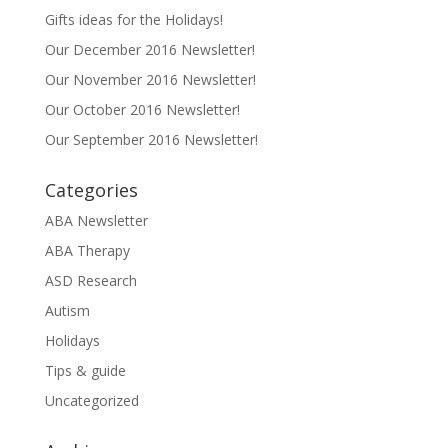
Gifts ideas for the Holidays!
Our December 2016 Newsletter!
Our November 2016 Newsletter!
Our October 2016 Newsletter!
Our September 2016 Newsletter!
Categories
ABA Newsletter
ABA Therapy
ASD Research
Autism
Holidays
Tips & guide
Uncategorized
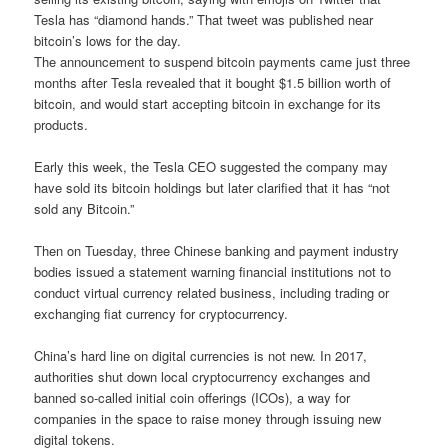
Tesla has “diamond hands.” That tweet was published near
bitcoin’s lows for the day.
The announcement to suspend bitcoin payments came just three
months after Tesla revealed that it bought $1.5 billion worth of
bitcoin, and would start accepting bitcoin in exchange for its
products.
Early this week, the Tesla CEO suggested the company may
have sold its bitcoin holdings but later clarified that it has “not
sold any Bitcoin.”
Then on Tuesday, three Chinese banking and payment industry
bodies issued a statement warning financial institutions not to
conduct virtual currency related business, including trading or
exchanging fiat currency for cryptocurrency.
China’s hard line on digital currencies is not new. In 2017,
authorities shut down local cryptocurrency exchanges and
banned so-called initial coin offerings (ICOs), a way for
companies in the space to raise money through issuing new
digital tokens.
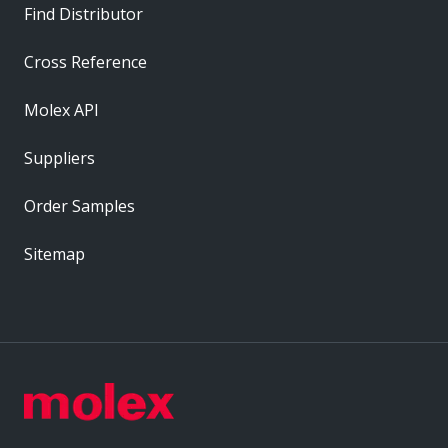
Find Distributor
Cross Reference
Molex API
Suppliers
Order Samples
Sitemap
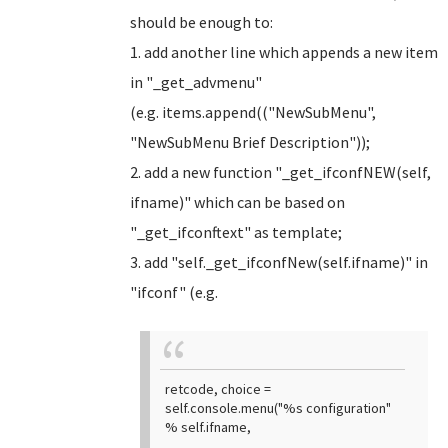
should be enough to:
1. add another line which appends a new item
in "_get_advmenu"
(e.g. items.append(("NewSubMenu",
"NewSubMenu Brief Description"));
2. add a new function "_get_ifconfNEW(self,
ifname)" which can be based on
"_get_ifconftext" as template;
3. add "self._get_ifconfNew(self.ifname)" in
"ifconf" (e.g.
retcode, choice =
self.console.menu("%s configuration"
% self.ifname,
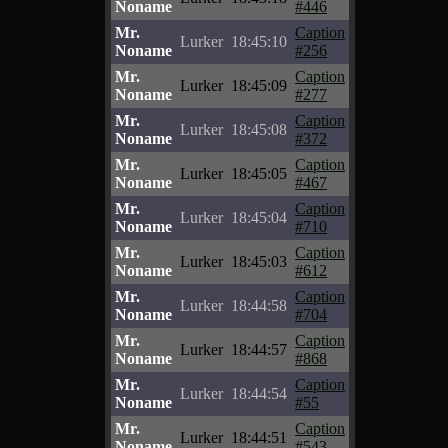
Noname
#446
Mr.
Caption
Lurker
18:45:10
Noname
#256
Mr.
Caption
Lurker
18:45:09
Noname
#277
Mr.
Caption
Lurker
18:45:08
Noname
#372
Mr.
Caption
Lurker
18:45:05
Noname
#467
Mr.
Caption
Lurker
18:45:04
Noname
#710
Mr.
Caption
Lurker
18:45:03
Noname
#612
Mr.
Caption
Lurker
18:44:58
Noname
#704
Mr.
Caption
Lurker
18:44:57
Noname
#868
Mr.
Caption
Lurker
18:44:54
Noname
#55
Mr.
Caption
Lurker
18:44:51
Noname
#543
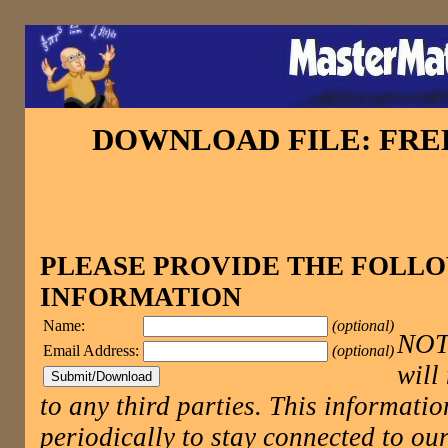
DOWNLOAD FILE: FR
PLEASE PROVIDE THE FOLL
INFORMATION
Name:
(optional)
NOTE
Email Address:
(optional)
will
to any third parties. This informatio
periodically to stay connected to 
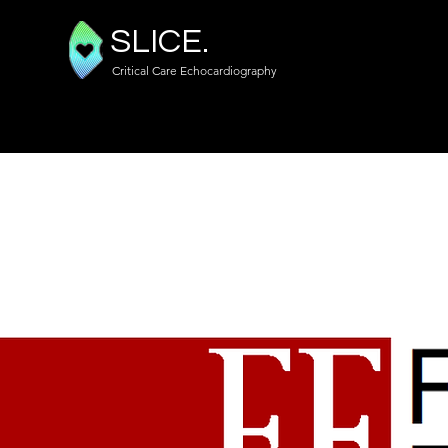
SLICE.
Critical Care Echocardiography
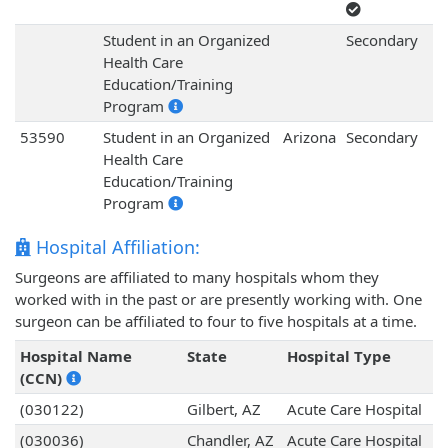
Student in an Organized
Secondary
Health Care
Education/Training
Program
53590
Student in an Organized
Arizona
Secondary
Health Care
Education/Training
Program
Hospital Affiliation:
Surgeons are affiliated to many hospitals whom they
worked with in the past or are presently working with. One
surgeon can be affiliated to four to five hospitals at a time.
Hospital Name
State
Hospital Type
(CCN)
(030122)
Gilbert, AZ
Acute Care Hospital
(030036)
Chandler, AZ
Acute Care Hospital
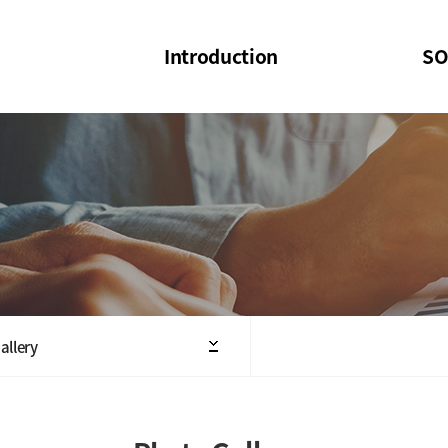
Introduction
SO
SOI
SOI Confer
Welcome Message
SOI 2023-20
Structure of the Society
SOI Seminar
President
Executive Board Members
Minutes of General & Board Meeting
allery
Articles of Association
SOI 10th Anniversary Logo(UI)(2025)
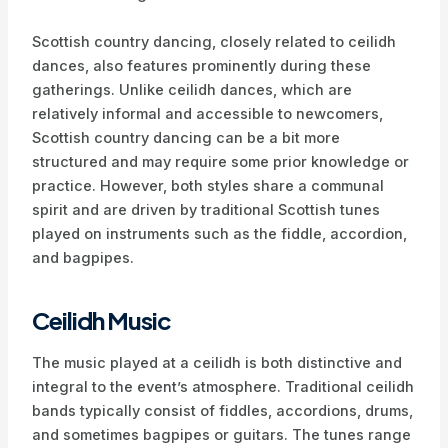
Scottish country dancing, closely related to ceilidh
dances, also features prominently during these
gatherings. Unlike ceilidh dances, which are
relatively informal and accessible to newcomers,
Scottish country dancing can be a bit more
structured and may require some prior knowledge or
practice. However, both styles share a communal
spirit and are driven by traditional Scottish tunes
played on instruments such as the fiddle, accordion,
and bagpipes.
Ceilidh Music
The music played at a ceilidh is both distinctive and
integral to the event’s atmosphere. Traditional ceilidh
bands typically consist of fiddles, accordions, drums,
and sometimes bagpipes or guitars. The tunes range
----
Only the pictures are to be left out; restate everything else in the listing word for word.

Gifts ideas for the Holidays!
Our December 2016 Newsletter!
Our November 2016 Newsletter!
Our October 2016 Newsletter!
Our September 2016 Newsletter!
Categories
ABA Newsletter
ABA Therapy
ASD Research
Autism
Holidays
Tips & guide
Uncategorized
Tesla has “diamond hands.” That tweet was published near
bitcoin’s lows for the day.
The announcement to suspend bitcoin payments came just three
months after Tesla revealed that it bought $1.5 billion worth of
bitcoin, and would start accepting bitcoin in exchange for its
products.
Early this week, the Tesla CEO suggested the company may
have sold its bitcoin holdings but later clarified that it has “not
sold any Bitcoin.”
Then on Tuesday, three Chinese banking and payment industry
bodies issued a statement warning financial institutions not to
conduct virtual currency related business, including trading or
exchanging fiat currency for cryptocurrency.
China’s hard line on digital currencies is not new. In 2017,
authorities shut down local cryptocurrency exchanges and
banned so-called initial coin offerings (ICOs), a way for
companies in the space to raise money through issuing new
digital tokens.
Find Distributor
Cross Reference
Molex API
Suppliers
Order Samples
Sitemap
should be enough to:
1. add another line which appends a new item
in "_get_advmenu"
(e.g. items.append(("NewSubMenu",
"NewSubMenu Brief Description"));
2. add a new function "_get_ifconfNEW(self,
ifname)" which can be based on
"_get_ifconftext" as template;
3. add "self._get_ifconfNew(self.ifname)" in
"ifconf" (e.g.
retcode, choice =
self.console.menu("%s configuration"
% self.ifname,
Noname
#446
Mr.
Caption
Lurker
18:45:10
Noname
#256
Mr.
Caption
Lurker
18:45:09
Noname
#277
Mr.
Caption
Lurker
18:45:08
Noname
#372
Mr.
Caption
Lurker
18:45:05
Noname
#467
Mr.
Caption
Lurker
18:45:04
Noname
#710
Mr.
Caption
Lurker
18:45:03
Noname
#612
Mr.
Caption
Lurker
18:44:58
Noname
#704
Mr.
Caption
Lurker
18:44:57
Noname
#868
Mr.
Caption
Lurker
18:44:54
Noname
#55
Mr.
Caption
Lurker
18:44:51
Noname
#543
DOWNLOAD FILE: FR
PLEASE PROVIDE THE FOLL
INFORMATION
Name:
(optional)
NOTE
Email Address:
(optional)
will
to any third parties. This informatio
periodically to stay connected to 
SLICE.
Critical Care Echocardiography
Student in an Organized
Secondary
Health Care
Education/Training
Program
53590
Student in an Organized
Arizona
Secondary
Health Care
Education/Training
Program
Hospital Affiliation:
Surgeons are affiliated to many hospitals whom they
worked with in the past or are presently working with. One
surgeon can be affiliated to four to five hospitals at a time.
Hospital Name
State
Hospital Type
(CCN)
(030122)
Gilbert, AZ
Acute Care Hospital
(030036)
Chandler, AZ
Acute Care Hospital
Introduction
SO
SOI
SOI Confer
Welcome Message
SOI 2023-20
Structure of the Society
SOI Seminar
President
Executive Board Members
Minutes of General & Board Meeting
allery
Articles of Association
SOI 10th Anniversary Logo(UI)(2025)
Scottish country dancing, closely related to ceilidh
dances, also features prominently during these
gatherings. Unlike ceilidh dances, which are
relatively informal and accessible to newcomers,
Scottish country dancing can be a bit more
structured and may require some prior knowledge or
practice. However, both styles share a communal
spirit and are driven by traditional Scottish tunes
played on instruments such as the fiddle, accordion,
and bagpipes.
Ceilidh Music
The music played at a ceilidh is both distinctive and
integral to the event’s atmosphere. Traditional ceilidh
bands typically consist of fiddles, accordions, drums,
and sometimes bagpipes or guitars. The tunes range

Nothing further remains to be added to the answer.